• _The task_
Please repeat every record exactly, leaving out any pictures.

• _Dataset extract_
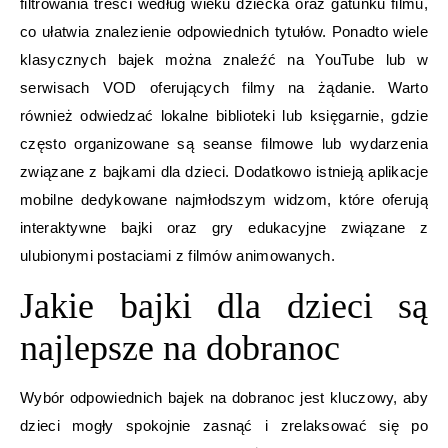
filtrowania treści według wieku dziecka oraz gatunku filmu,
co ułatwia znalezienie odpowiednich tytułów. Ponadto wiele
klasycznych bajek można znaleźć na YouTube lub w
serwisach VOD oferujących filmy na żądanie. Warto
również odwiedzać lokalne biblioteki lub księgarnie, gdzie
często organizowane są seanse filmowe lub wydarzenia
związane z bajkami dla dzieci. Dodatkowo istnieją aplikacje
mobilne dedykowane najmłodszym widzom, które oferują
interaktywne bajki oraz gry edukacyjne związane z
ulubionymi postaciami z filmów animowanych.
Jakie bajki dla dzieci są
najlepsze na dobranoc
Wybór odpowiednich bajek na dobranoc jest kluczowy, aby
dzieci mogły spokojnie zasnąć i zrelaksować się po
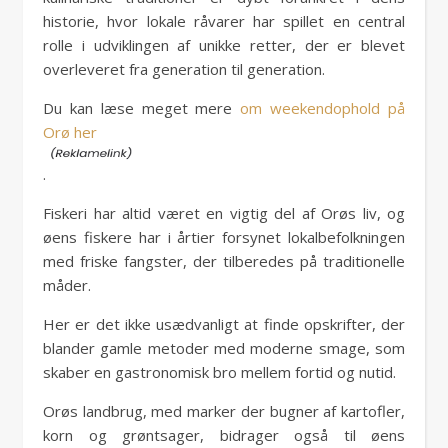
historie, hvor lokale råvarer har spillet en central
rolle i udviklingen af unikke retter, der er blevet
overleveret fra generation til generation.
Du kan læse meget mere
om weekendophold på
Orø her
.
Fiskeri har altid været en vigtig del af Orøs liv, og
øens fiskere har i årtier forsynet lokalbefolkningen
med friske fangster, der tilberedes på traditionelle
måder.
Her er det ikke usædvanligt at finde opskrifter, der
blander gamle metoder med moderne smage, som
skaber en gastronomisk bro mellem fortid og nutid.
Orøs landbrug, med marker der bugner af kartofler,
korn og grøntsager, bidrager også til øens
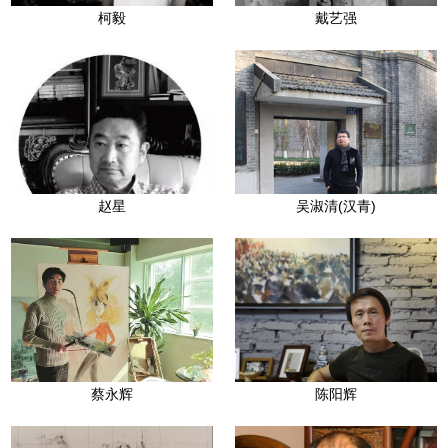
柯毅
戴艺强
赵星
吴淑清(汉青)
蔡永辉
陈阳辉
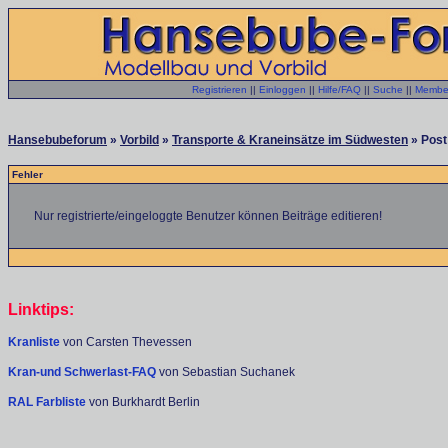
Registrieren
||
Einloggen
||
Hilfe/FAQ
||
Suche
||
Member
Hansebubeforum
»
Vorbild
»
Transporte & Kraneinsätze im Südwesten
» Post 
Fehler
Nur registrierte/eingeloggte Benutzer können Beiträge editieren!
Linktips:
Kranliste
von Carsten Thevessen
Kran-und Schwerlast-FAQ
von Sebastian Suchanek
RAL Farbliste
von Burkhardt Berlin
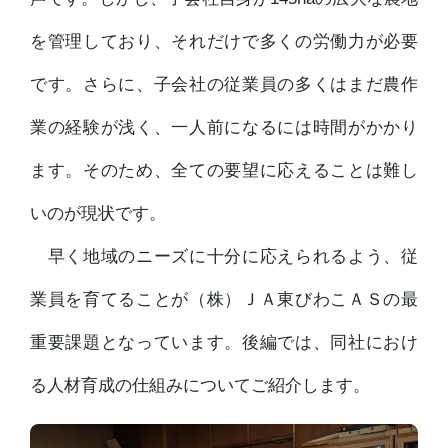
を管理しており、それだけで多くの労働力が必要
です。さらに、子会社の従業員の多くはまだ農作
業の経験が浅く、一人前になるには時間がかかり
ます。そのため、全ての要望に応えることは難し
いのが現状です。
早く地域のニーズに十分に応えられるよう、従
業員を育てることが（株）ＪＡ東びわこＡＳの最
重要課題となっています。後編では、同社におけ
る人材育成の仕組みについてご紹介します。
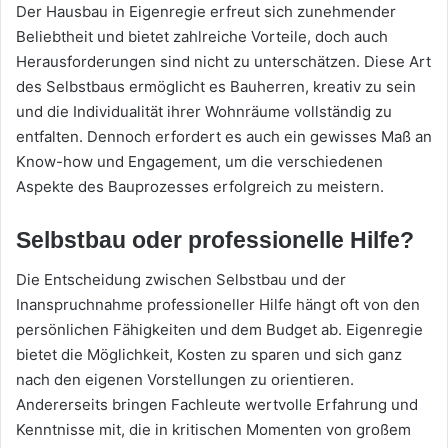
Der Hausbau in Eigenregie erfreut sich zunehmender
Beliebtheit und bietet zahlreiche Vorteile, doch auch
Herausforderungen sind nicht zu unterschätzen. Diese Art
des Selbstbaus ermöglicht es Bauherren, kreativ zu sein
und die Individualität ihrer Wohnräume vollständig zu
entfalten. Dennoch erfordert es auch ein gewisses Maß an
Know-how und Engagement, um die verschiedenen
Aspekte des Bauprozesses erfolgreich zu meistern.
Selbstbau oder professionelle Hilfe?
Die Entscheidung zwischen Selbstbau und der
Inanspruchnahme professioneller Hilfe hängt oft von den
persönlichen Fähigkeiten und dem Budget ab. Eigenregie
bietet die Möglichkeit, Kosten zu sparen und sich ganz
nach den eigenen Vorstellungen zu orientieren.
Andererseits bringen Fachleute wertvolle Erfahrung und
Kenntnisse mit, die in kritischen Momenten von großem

• _Solution for this problem_
filtrowania treści według wieku dziecka oraz gatunku filmu,
co ułatwia znalezienie odpowiednich tytułów. Ponadto wiele
klasycznych bajek można znaleźć na YouTube lub w
serwisach VOD oferujących filmy na żądanie. Warto
również odwiedzać lokalne biblioteki lub księgarnie, gdzie
często organizowane są seanse filmowe lub wydarzenia
związane z bajkami dla dzieci. Dodatkowo istnieją aplikacje
mobilne dedykowane najmłodszym widzom, które oferują
interaktywne bajki oraz gry edukacyjne związane z
ulubionymi postaciami z filmów animowanych.
Jakie bajki dla dzieci są
najlepsze na dobranoc
Wybór odpowiednich bajek na dobranoc jest kluczowy, aby
dzieci mogły spokojnie zasnąć i zrelaksować się po
historie, hvor lokale råvarer har spillet en central
rolle i udviklingen af unikke retter, der er blevet
overleveret fra generation til generation.
Du kan læse meget mere
om weekendophold på
Orø her
.
Fiskeri har altid været en vigtig del af Orøs liv, og
øens fiskere har i årtier forsynet lokalbefolkningen
med friske fangster, der tilberedes på traditionelle
måder.
Her er det ikke usædvanligt at finde opskrifter, der
blander gamle metoder med moderne smage, som
skaber en gastronomisk bro mellem fortid og nutid.
Orøs landbrug, med marker der bugner af kartofler,
korn og grøntsager, bidrager også til øens
柯毅
戴艺强
赵星
吴淑清(汉青)
蔡永辉
陈阳辉
Registrieren
||
Einloggen
||
Hilfe/FAQ
||
Suche
||
Member
Hansebubeforum
»
Vorbild
»
Transporte & Kraneinsätze im Südwesten
» Post 
Fehler
Nur registrierte/eingeloggte Benutzer können Beiträge editieren!
Linktips:
Kranliste
von Carsten Thevessen
Kran-und Schwerlast-FAQ
von Sebastian Suchanek
RAL Farbliste
von Burkhardt Berlin
を管理しており、それだけで多くの労働力が必要
です。さらに、子会社の従業員の多くはまだ農作
業の経験が浅く、一人前になるには時間がかかり
ます。そのため、全ての要望に応えることは難し
いのが現状です。
早く地域のニーズに十分に応えられるよう、従
業員を育てることが（株）ＪＡ東びわこＡＳの最
重要課題となっています。後編では、同社におけ
る人材育成の仕組みについてご紹介します。
Der Hausbau in Eigenregie erfreut sich zunehmender
Beliebtheit und bietet zahlreiche Vorteile, doch auch
Herausforderungen sind nicht zu unterschätzen. Diese Art
des Selbstbaus ermöglicht es Bauherren, kreativ zu sein
und die Individualität ihrer Wohnräume vollständig zu
entfalten. Dennoch erfordert es auch ein gewisses Maß an
Know-how und Engagement, um die verschiedenen
Aspekte des Bauprozesses erfolgreich zu meistern.
Selbstbau oder professionelle Hilfe?
Die Entscheidung zwischen Selbstbau und der
Inanspruchnahme professioneller Hilfe hängt oft von den
persönlichen Fähigkeiten und dem Budget ab. Eigenregie
bietet die Möglichkeit, Kosten zu sparen und sich ganz
nach den eigenen Vorstellungen zu orientieren.
Andererseits bringen Fachleute wertvolle Erfahrung und
Kenntnisse mit, die in kritischen Momenten von großem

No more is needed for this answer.